Abstract
Current attempts for synthesizing chitosan-modified magnetite nanoparticles (CS-MNPs) as drug carrier involve use of surfactants, which brings potential cytotoxicity and decrease of saturated magnetization (Ms). To address this, we developed a facile single-step method for synthesizing CS-MNPs. The developed method offers several advantages. No surfactant was involved and the magnetite nanoparticles were in-situ-coated with a chitosan (CS) layer, which endows the CS-MNPs with enhanced physical and chemical properties. The Ms of magnetite was significantly increased (55.5 emu/g) as compared to magnetite nanoparticles modified by surfactants with oxygen ligands, indicating their potential applications as drug-delivery systems (DDSs) where high saturated magnetization (Ms) is preferred.
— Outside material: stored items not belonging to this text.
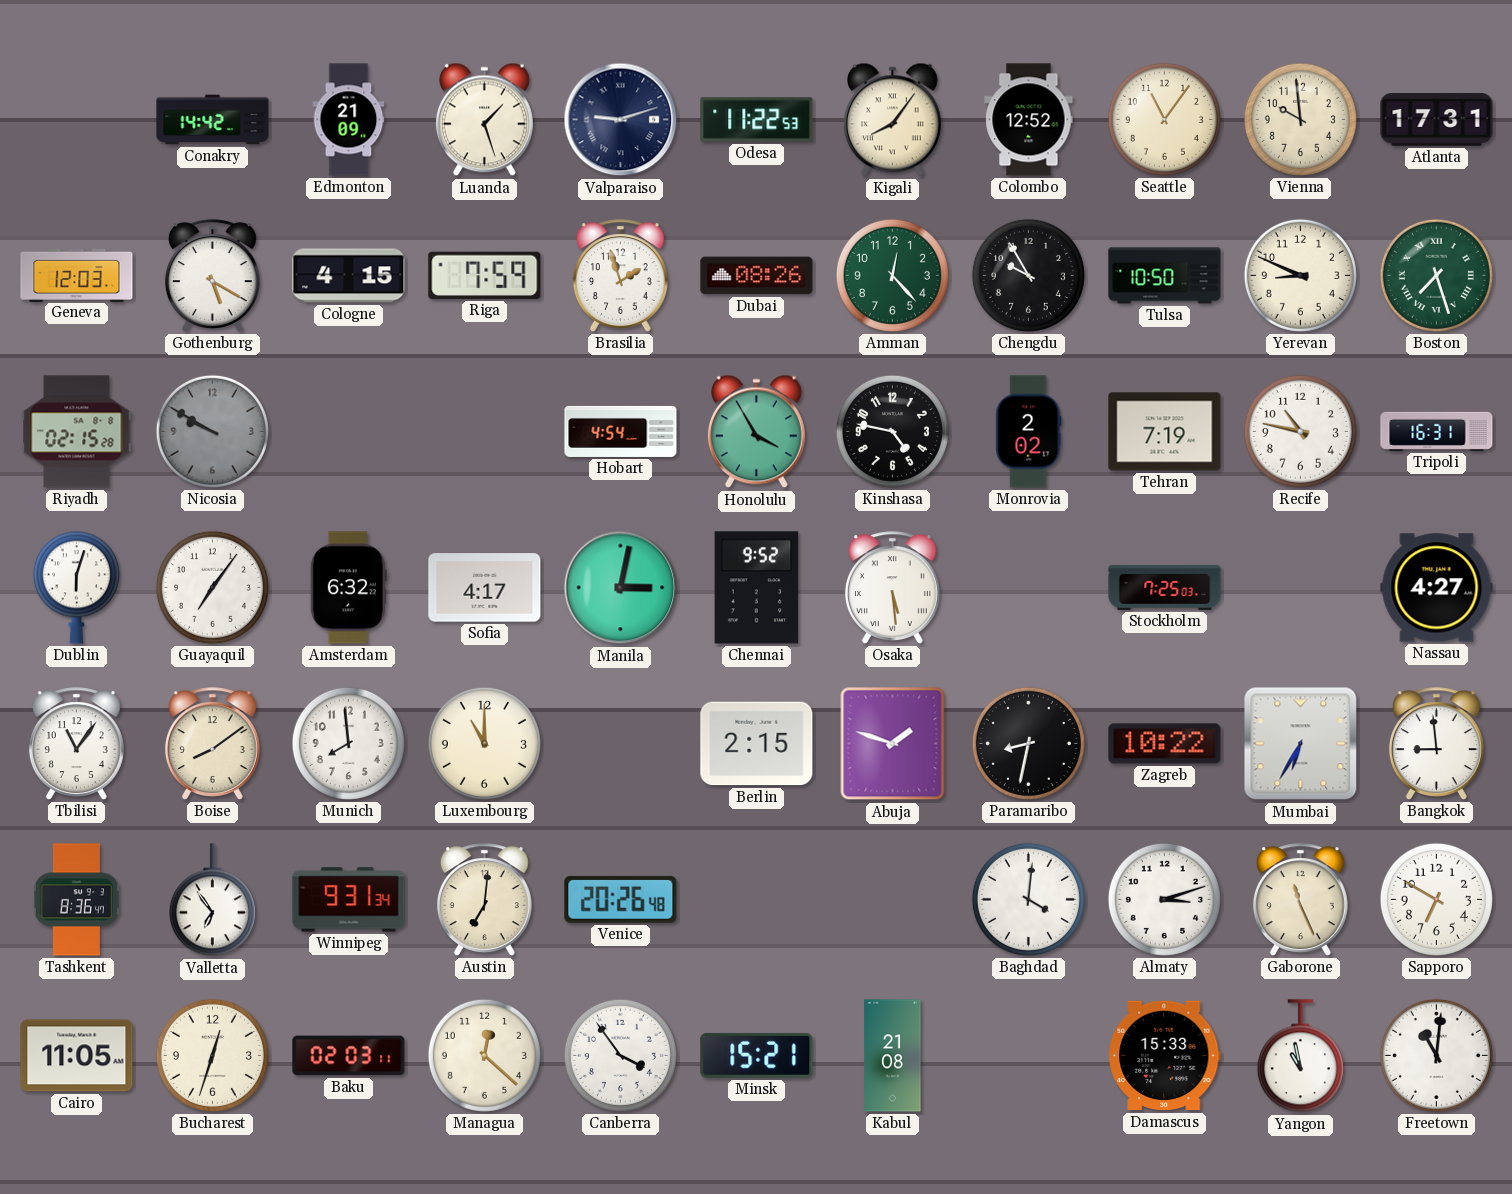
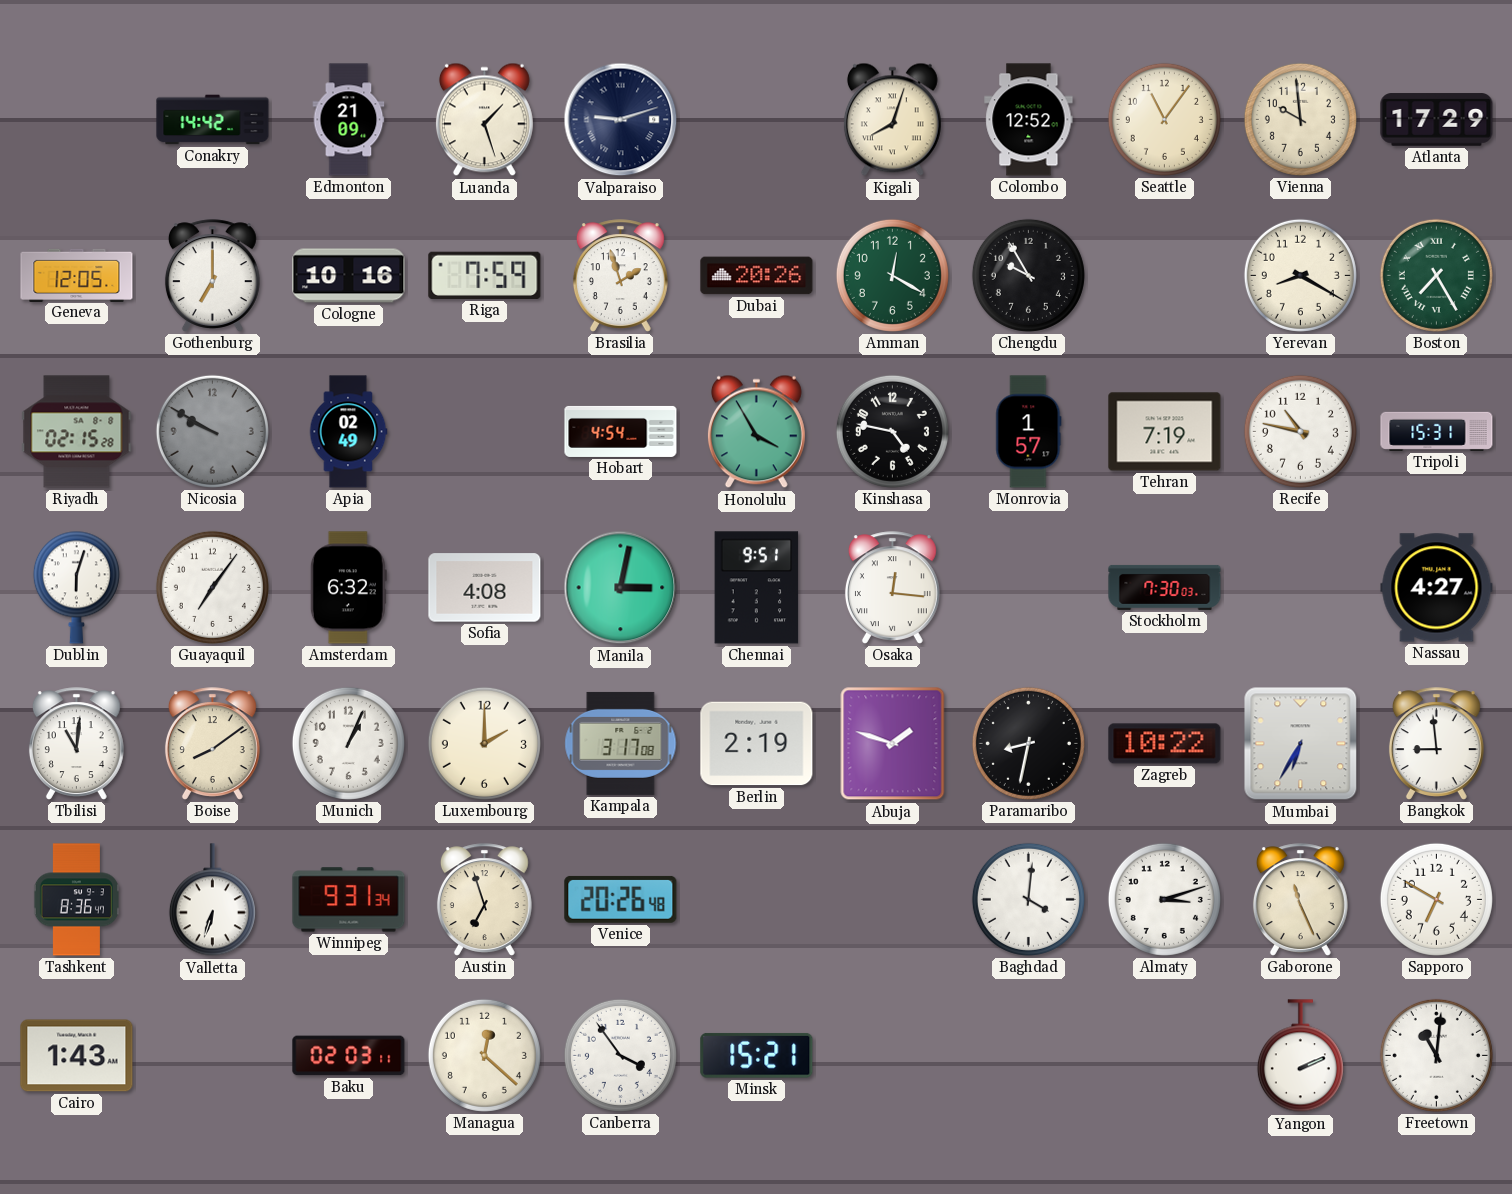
Odesa: 11:22 -> none
Kigali: 8:06 -> 8:03
Atlanta: 17:31 -> 17:29
Geneva: 12:03 -> 12:05
Gothenburg: 5:20 -> 7:00
Cologne: 4:15 -> 10:16
Dubai: 08:26 -> 20:26
Amman: 12:23 -> 12:20
Tulsa: 10:50 -> none
Yerevan: 8:49 -> 8:20
Boston: 7:27 -> 7:25
Apia: none -> 02:49
Monrovia: 2:02 -> 1:57
Tripoli: 16:31 -> 15:31
Sofia: 4:17 -> 4:08
Chennai: 9:52 -> 9:51
Osaka: 5:29 -> 12:16
Stockholm: 7:25 -> 7:30
Tbilisi: 11:06 -> 11:01
Munich: 7:59 -> 1:04
Luxembourg: 11:00 -> 2:00
Kampala: none -> 3:17
Berlin: 2:15 -> 2:19
Valletta: 6:54 -> 6:33
Austin: 7:01 -> 6:57
Cairo: 11:05 -> 1:43
Bucharest: 12:33 -> none
Kabul: 21:08 -> none
Damascus: 15:33 -> none
Yangon: 10:58 -> 2:11
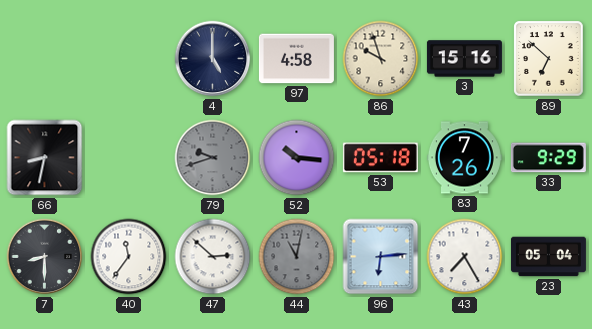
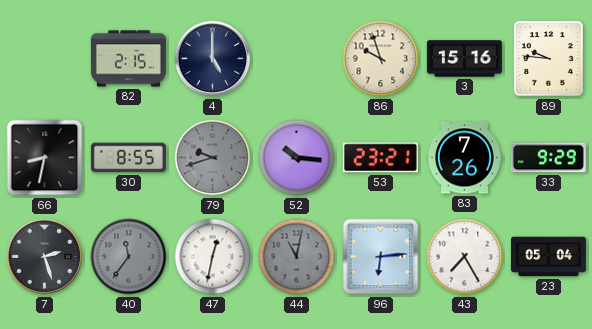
82: none -> 2:15
97: 4:58 -> none
89: 6:52 -> 9:46
30: none -> 8:55
53: 05:18 -> 23:21
7: 8:30 -> 2:27
40 dial: white -> grey
47: 2:52 -> 12:32
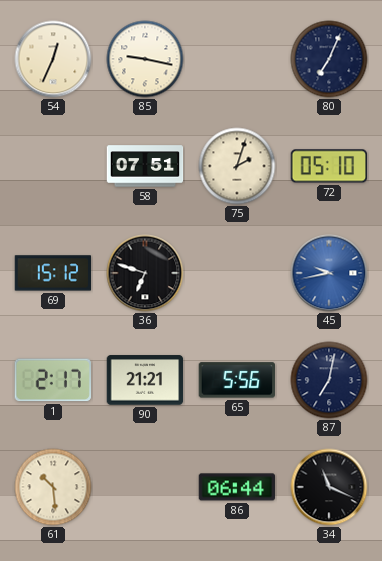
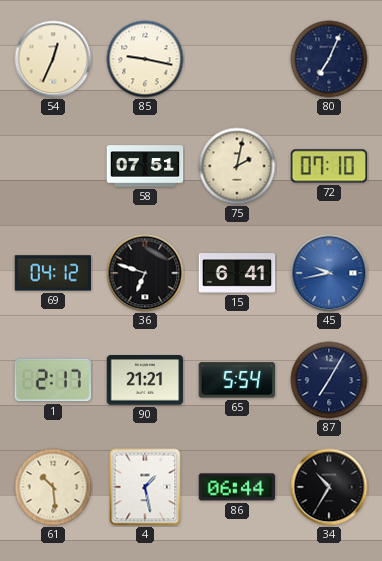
75: 2:03 -> 2:02
72: 05:10 -> 07:10
69: 15:12 -> 04:12
15: none -> 6:41
65: 5:56 -> 5:54
87: 7:02 -> 7:05
4: none -> 1:28
34: 11:19 -> 10:35
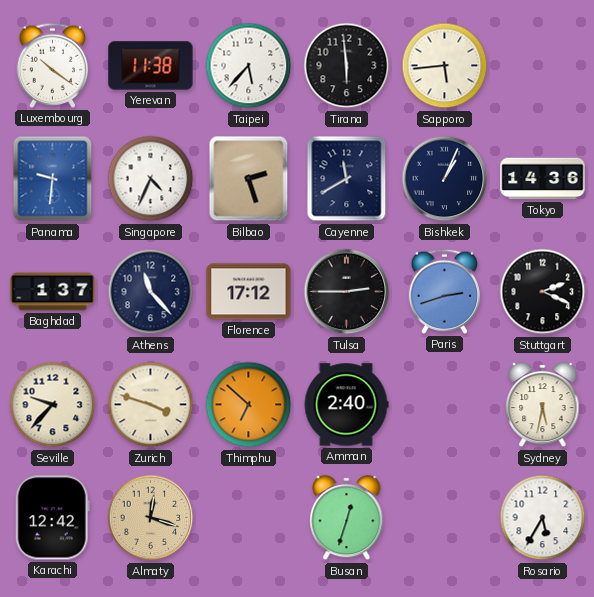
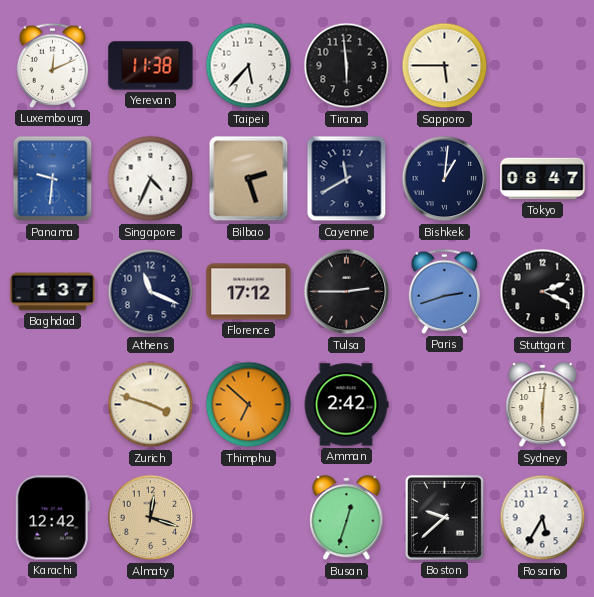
Luxembourg: 10:21 -> 12:11
Sapporo: 5:44 -> 5:45
Bishkek: 1:04 -> 1:01
Tokyo: 14:36 -> 08:47
Athens: 11:23 -> 11:19
Seville: 9:37 -> none
Amman: 2:40 -> 2:42
Sydney: 5:32 -> 6:01
Boston: none -> 9:38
Besides, the amount of CS layer of CS-MNPs was approx. 24 wt%, which makes the synthesized CS-MNPs highly biocompatible as no acute adverse effect of the viability on MG-63 cells was observed at doses up to 0.2 mg/ml. Macropinocytosis is the main endocytic mechanism of MG-63 cells internalize CS-MNPs, which might avoid lysosomal degradation of the CS-MNPs. The synthesized CS-MNPs have potential applications in the fields of targeted drug delivery, separation for purification and immunoassay and magnetic resonance imaging.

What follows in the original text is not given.